The cycle time gains can be attributed in part to EtherCAT industrial Ethernet technology, specifically the EL series XFC I/O terminals. The speed of the EtherCAT network eliminates any delay or system latency, increasing overall system speeds. In addition, the HyPET HPP5 system leverages distributed-clock functionality, which enables the system to function with very precise synchronicity, further removing any latency that may have negatively affected cycle times in the past.

One of the top results Husky has generated using EtherCAT is a dramatic new level of processing speed. "We now run our processes at 500 μs, which was not possible with other fieldbuses in our application," adds Tarita-Nistor. "We are even getting performance at 100 μs in a project that's in development at Husky now."
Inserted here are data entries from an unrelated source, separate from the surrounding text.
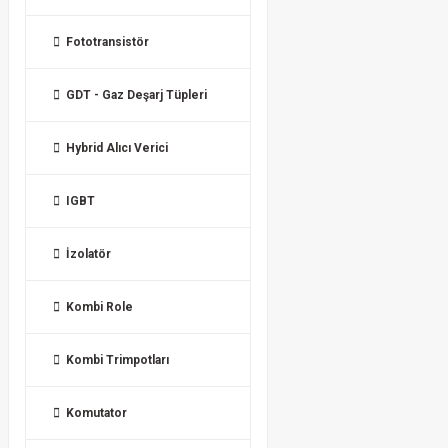
Fototransistör
GDT - Gaz Deşarj Tüpleri
Hybrid Alıcı Verici
IGBT
İzolatör
Kombi Role
Kombi Trimpotları
Komutator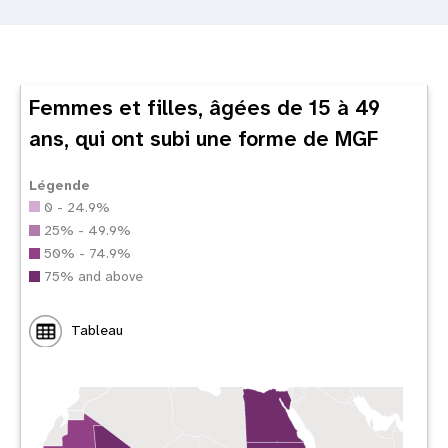
Femmes et filles, âgées de 15 à 49
ans, qui ont subi une forme de MGF
Légende
0 - 24.9%
25% - 49.9%
50% - 74.9%
75% and above
Tableau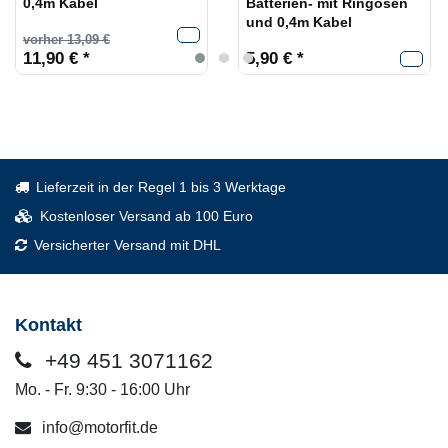
0,4m Kabel
Batterien- mit Ringösen
und 0,4m Kabel
vorher 13,09 €
11,90 € *
5,90 € *
Lieferzeit in der Regel 1 bis 3 Werktage
Kostenloser Versand ab 100 Euro
Versicherter Versand mit DHL
Kontakt
+49 451 3071162
Mo. - Fr. 9:30 - 16:00 Uhr
info@motorfit.de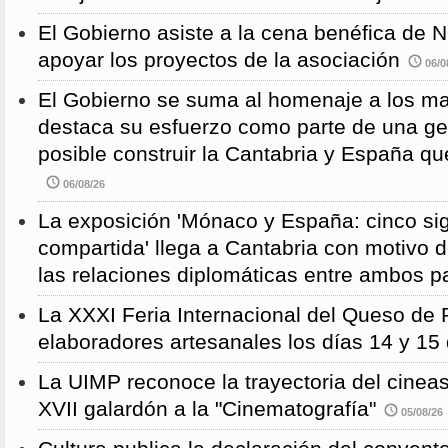
El Gobierno asiste a la cena benéfica de 
apoyar los proyectos de la asociación
06/0
El Gobierno se suma al homenaje a los m
destaca su esfuerzo como parte de una g
posible construir la Cantabria y España qu
06/08/26
La exposición 'Mónaco y España: cinco sig
compartida' llega a Cantabria con motivo d
las relaciones diplomáticas entre ambos p
La XXXI Feria Internacional del Queso de 
elaboradores artesanales los días 14 y 15
La UIMP reconoce la trayectoria del cineas
XVII galardón a la "Cinematografía"
05/08/26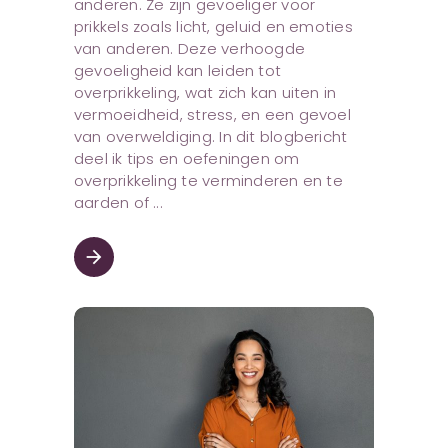
anderen. Ze zijn gevoeliger voor
prikkels zoals licht, geluid en emoties
van anderen. Deze verhoogde
gevoeligheid kan leiden tot
overprikkeling, wat zich kan uiten in
vermoeidheid, stress, en een gevoel
van overweldiging. In dit blogbericht
deel ik tips en oefeningen om
overprikkeling te verminderen en te
aarden of
arrow_forward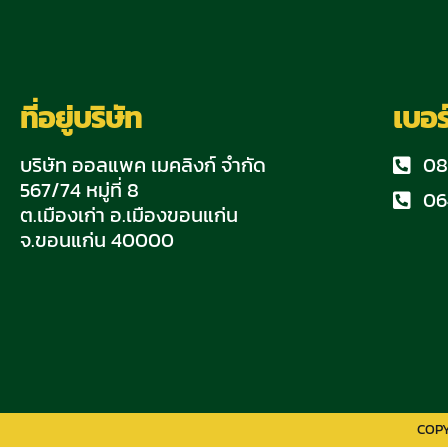
ที่อยู่บริษัท
เบอร
บริษัท ออลแพค เมคลิงก์ จำกัด
08
567/74 หมู่ที่ 8
06
ต.เมืองเก่า อ.เมืองขอนแก่น
จ.ขอนแก่น 40000
COPY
To put it simply, increased processing speed allows Husky to do more without increasing cycle times (Figure 6). Production can be increased with the same or fewer machines, optimizing the machine footprint and overall plant floor space. The ability to push significantly higher-quality products and more accurate processes through the machine without adding additional burden to the system is a distinct advantage for Husky and the company's customers. An overtaxed system can result in latencies and/or errors, unacceptable when dealing with the throughput volumes and level of product quality that Husky systems must deliver. The PC- and EtherCAT-based control system provides a robust, flexible and scalable platform that can grow and adapt with the company as needs change in the future.